When Johnson’s father died, he willed ownership of Chinn to his son. He never freed his common-law wife.
“Whatever power Chinn had was dependent on the will and the whims of a White man who legally owned her,” Snyder wrote.
Then, in 1833, Chinn died of cholera. It’s unclear where she is buried.
Johnson went on to even greater national prominence.
In 1836, President Andrew Jackson backed Vice President Martin Van Buren as his successor. At Jackson’s urging, Van Buren — a fancy dresser who had never fought in war — picked war hero Johnson as his running mate. Nobody knew how the Shawnees’ chief was slain in the War of 1812, but Johnson’s campaign slogan was, “Rumpsey, Dumpsey. Johnson Killed Tecumseh.”

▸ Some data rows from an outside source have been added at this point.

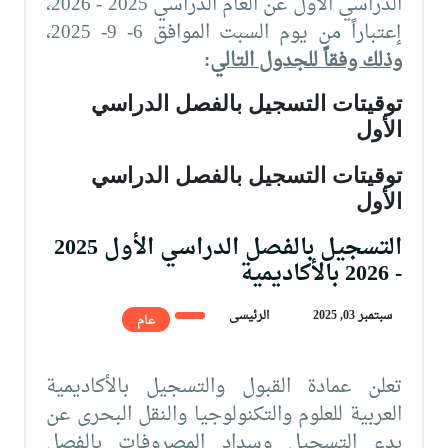
الدراسي الأول عن العام الدراسي 2025 - 2026،
إعتباراً من يوم السبت الموافق 6- 9- 2025،
وذلك وفقاً للجدول التالي
:
توقيتات التسجيل بالفصل الدراسي
الأول
توقيتات التسجيل بالفصل الدراسي
الأول
التسجيل بالفصل الدراسي الأول 2025
- 2026 بالأكاديمية
سبتمبر 03, 2025
الرئيسى
عام
تعلن عمادة القبول والتسجيل بالأكاديمية
العربية للعلوم والتكنولوجيا والنقل البحرى عن
بدء التسجيل وسداد المصروفات بالفصل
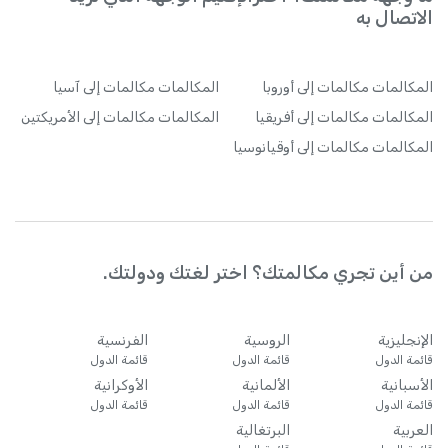
الاتصال به
المكالمات
مكالمات إلى أوروبا
المكالمات
مكالمات إلى آسيا
المكالمات
مكالمات إلى أفريقيا
المكالمات
مكالمات إلى الأمريكتين
المكالمات
مكالمات إلى أوقيانوسيا
من أين تجري مكالمتك؟ اختر لغتك ودولتك.
الإنجليزية
الروسية
الفرنسية
قائمة الدول
قائمة الدول
قائمة الدول
الأسبانية
الألمانية
الأوكرانية
قائمة الدول
قائمة الدول
قائمة الدول
العربية
البرتغالية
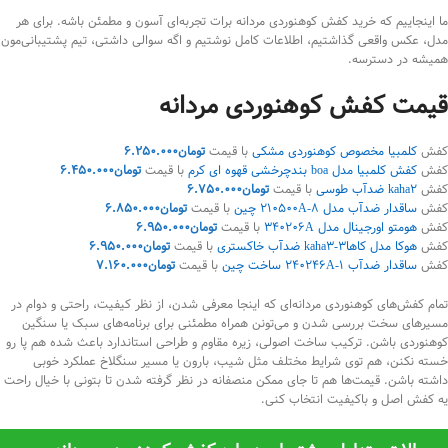
ما اینجاییم که خرید کفش کوهنوردی مردانه برات تجربه‌ای آسون و مطمئن باشه. برای هر
مدل، عکس واقعی گذاشتیم، اطلاعات کامل نوشتیم و اگه سوالی داشتی، تیم پشتیبانی‌مون
همیشه در دسترسه.
قیمت کفش کوهنوردی مردانه
کفش
کلمبیا مخصوص کوهنوردی مشکی
با قیمت
تومان
6.250.000
کفش
کفش کلمبیا مدل boa بندچرخشی قهوه ای کرم
با قیمت
تومان
6.450.000
کفش
kaha2 ضدآب طوسی
با قیمت
تومان
6.750.000
کفش
ساقدار ضدآب مدل 210500A-8 چین
با قیمت
تومان
6.850.000
کفش
هومتو اورجینال مدل 340206A
با قیمت
تومان
6.950.000
کفش
هوکا مدل کاها3-kaha3 ضدآب خاکستری
با قیمت
تومان
6.950.000
کفش
ساقدار ضدآب 240246A-1 ساخت چین
با قیمت
تومان
7.160.000
تمام کفش‌های کوهنوردی مردانه‌ای که اینجا معرفی شدن، از نظر کیفیت، راحتی و دوام در
مسیرهای سخت بررسی شدن و می‌تونن همراه مطمئنی برای برنامه‌های سبک یا سنگین
کوهنوردی باشن. ترکیب ساخت اصولی، زیره مقاوم و طراحی استاندارد باعث شده هم پا رو
خسته نکنن، هم توی شرایط مختلف مثل شیب، بارون یا مسیر سنگلاخ عملکرد خوبی
داشته باشن. قیمت‌ها هم تا جای ممکن منصفانه در نظر گرفته شدن تا بتونی با خیال راحت
یه کفش اصل و باکیفیت انتخاب کنی.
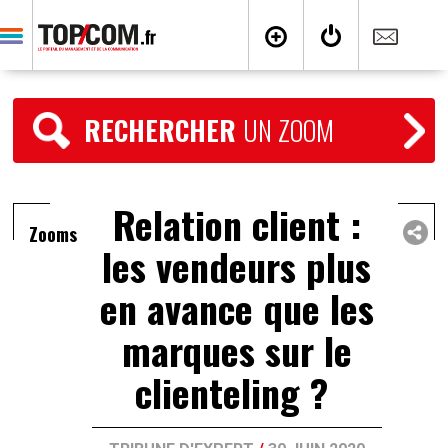
RECHERCHER
UN ZOOM
Relation client :
Zooms
les vendeurs plus
en avance que les
marques sur le
clienteling ?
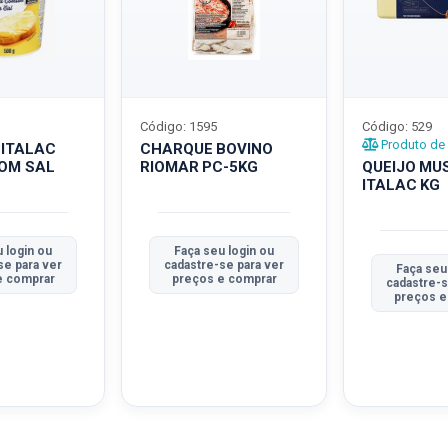
Código: 1595
Código: 529
Produto de 
 ITALAC
CHARQUE BOVINO
COM SAL
RIOMAR PC-5KG
QUEIJO MU
ITALAC KG
 login ou
Faça seu login ou
se para ver
cadastre-se para ver
Faça seu
e comprar
preços e comprar
cadastre-s
preços e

Johnson’s relationship with Chinn became a campaign issue. Southern newspapers denounced him as “the great Amalgamationist.” A mocking cartoon showed a distraught Johnson with a hand over his face bewailing “the scurrilous attacks on the Mother of my Children.”
Van Buren won the election, but Johnson’s 147 electoral votes were one short of what he needed to be elected. Virginia’s electors refused to vote for him. It was the only time Congress chose a vice president.
When Van Buren ran for reelection in 1840, Democrats declined to nominate Johnson at their Baltimore convention. It is the only time a party didn’t pick any vice-presidential candidate. The spelling-challenged Jackson warned that Johnson would be a “dead wait” on the ticket.
“Old Dick” still ended up being the leading choice and campaigned around the country wearing his trademark red vest. But Van Buren lost to Johnson’s former commanding officer, Gen. William Henry Harrison.
Johnson never remarried, but he reportedly had sexual relationships with other enslaved women who couldn’t consent to them. The former vice president won a final election to the Kentucky legislature in 1850, but died a short time later at the age of 70.
His brothers laid claim to his estate at the expense of his surviving daughter, Imogene, who was married to a White man named Daniel Pence.
“At some point in the early twentieth century,” Myers wrote, “perhaps because of heightened fears of racism during the Jim Crow era, members of Imogene Johnson Pence’s line, already living as white people, chose to stop telling their children that they were descended from Richard Mentor Johnson … and his black wife. It wasn’t until the late 20th century that younger Pences, by then already in their 40s, 50s, and 60s, began discovering the truth of their heritage.”
The Kicker:
In a piece that's all about a woman who was purposefully erased and forgotten, The Washington Post editors see fit to mention her name 21 times versus her husband's name appearing 34 times.